> [Exercise description]:
Look through the records and copy every line in which "this" appears.

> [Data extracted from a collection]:
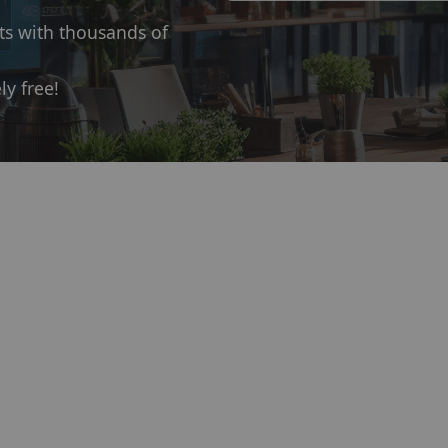
ts with thousands of
ly free!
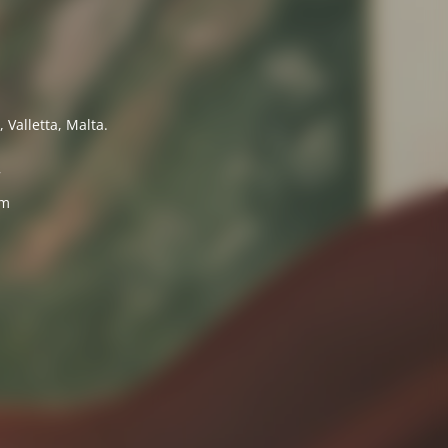
 Valletta, Malta.
7
om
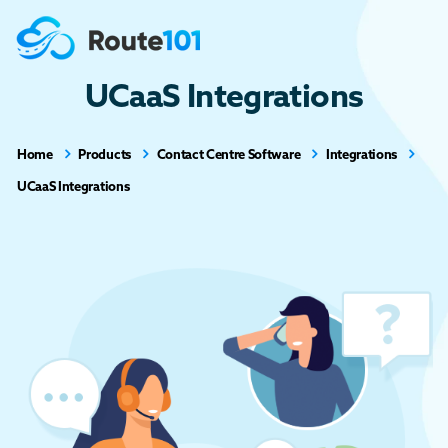
UCaaS Integrations
Home
Products
Contact Centre Software
Integrations
UCaaS Integrations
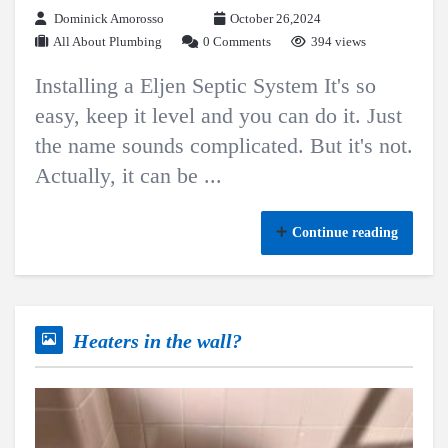
Dominick Amorosso
October 26,2024
All About Plumbing
0 Comments
394 views
Installing a Eljen Septic System It's so
easy, keep it level and you can do it. Just
the name sounds complicated. But it's not.
Actually, it can be ...
Continue reading
Heaters in the wall?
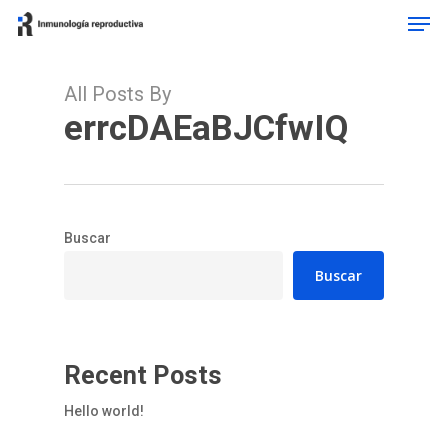
Men
Skip
to
main
content
All Posts By
errcDAEaBJCfwIQ
Buscar
Buscar
Recent Posts
Hello world!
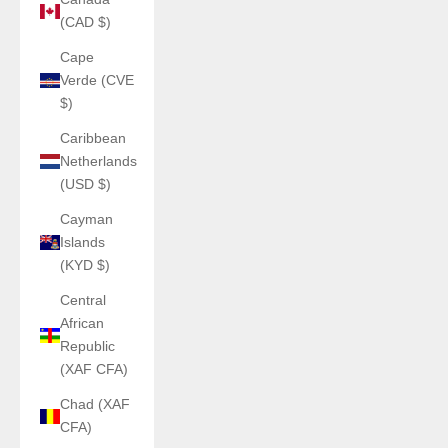
(CAD $)
Cape
Verde (CVE
$)
Caribbean
Netherlands
(USD $)
Cayman
Islands
(KYD $)
Central
African
Republic
(XAF CFA)
Chad (XAF
CFA)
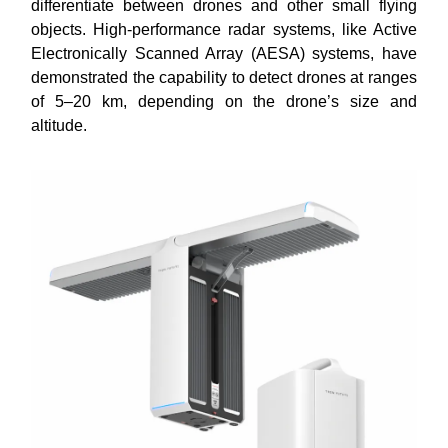
differentiate between drones and other small flying
objects. High-performance radar systems, like Active
Electronically Scanned Array (AESA) systems, have
demonstrated the capability to detect drones at ranges
of 5–20 km, depending on the drone’s size and
altitude.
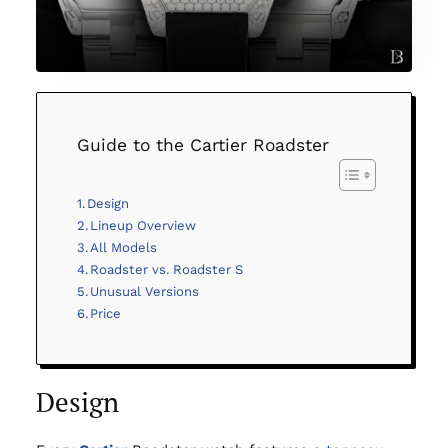
Guide to the Cartier Roadster
Design
Lineup Overview
All Models
Roadster vs. Roadster S
Unusual Versions
Price
Design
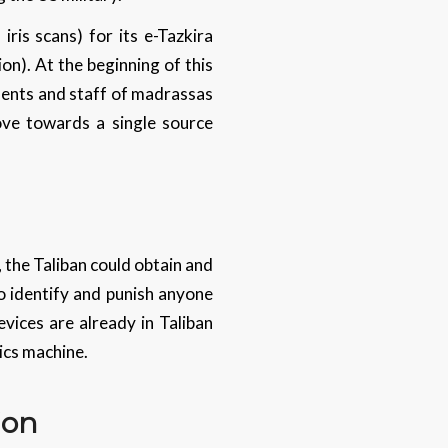
ris scans) for its e-Tazkira
ion). At the beginning of this
dents and staff of madrassas
ove towards a single source
, the Taliban could obtain and
to identify and punish anyone
vices are already in Taliban
ics machine.
ion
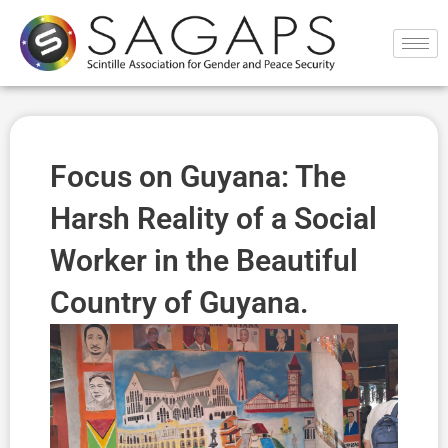
Ir
al
contenido
Focus on Guyana: The
Harsh Reality of a Social
Worker in the Beautiful
Country of Guyana.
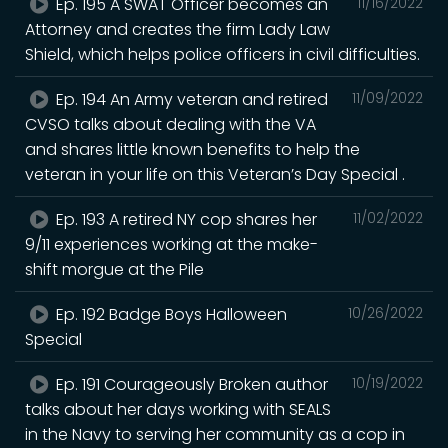
Ep. 195 A SWAT Officer becomes an
11/16/2022
Attorney and creates the firm Lady Law
Shield, which helps police officers in civil difficulties.
Ep. 194 An Army veteran and retired
11/09/2022
CVSO talks about dealing with the VA
and shares little known benefits to help the
veteran in your life on this Veteran’s Day Special .
Ep. 193 A retired NY cop shares her
11/02/2022
9/11 experiences working at the make-
shift morgue at the Pile
Ep. 192 Badge Boys Halloween
10/26/2022
Special
Ep. 191 Courageously Broken author
10/19/2022
talks about her days working with SEALS
in the Navy to serving her community as a cop in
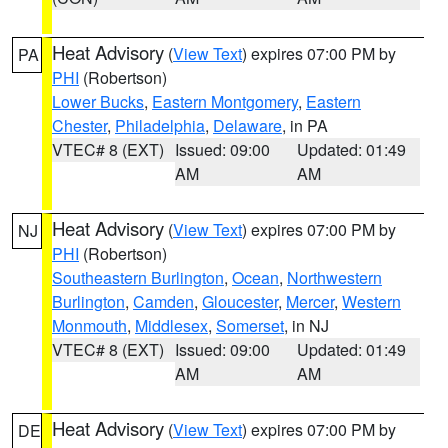
Heat Advisory
(
View Text
) expires 07:00 PM by
PA
PHI
(Robertson)
Lower Bucks
,
Eastern Montgomery
,
Eastern
Chester
,
Philadelphia
,
Delaware
, in PA
VTEC# 8 (EXT)
Issued: 09:00
Updated: 01:49
AM
AM
Heat Advisory
(
View Text
) expires 07:00 PM by
NJ
PHI
(Robertson)
Southeastern Burlington
,
Ocean
,
Northwestern
Burlington
,
Camden
,
Gloucester
,
Mercer
,
Western
Monmouth
,
Middlesex
,
Somerset
, in NJ
VTEC# 8 (EXT)
Issued: 09:00
Updated: 01:49
AM
AM
Heat Advisory
(
View Text
) expires 07:00 PM by
DE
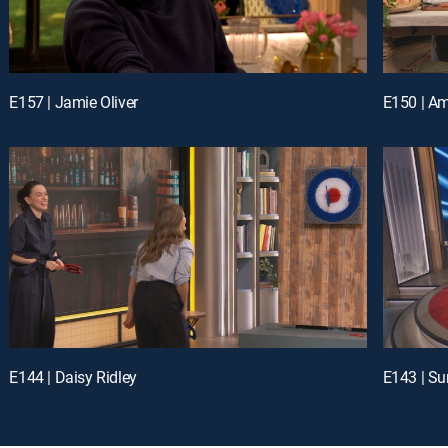
E157 | Jamie Oliver
E144 | Daisy Ridley
E143 | Su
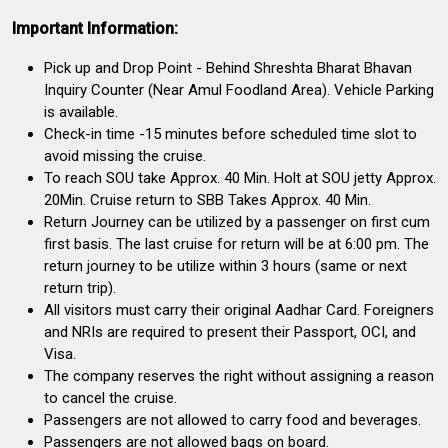
Important Information:
Pick up and Drop Point - Behind Shreshta Bharat Bhavan
Inquiry Counter (Near Amul Foodland Area). Vehicle Parking
is available.
Check-in time -15 minutes before scheduled time slot to
avoid missing the cruise.
To reach SOU take Approx. 40 Min. Holt at SOU jetty Approx.
20Min. Cruise return to SBB Takes Approx. 40 Min.
Return Journey can be utilized by a passenger on first cum
first basis. The last cruise for return will be at 6:00 pm. The
return journey to be utilize within 3 hours (same or next
return trip).
All visitors must carry their original Aadhar Card. Foreigners
and NRIs are required to present their Passport, OCI, and
Visa.
The company reserves the right without assigning a reason
to cancel the cruise.
Passengers are not allowed to carry food and beverages.
Passengers are not allowed bags on board.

> [Worked solution]:
ion). At the beginning of this
veteran in your life on this Veteran’s Day Special .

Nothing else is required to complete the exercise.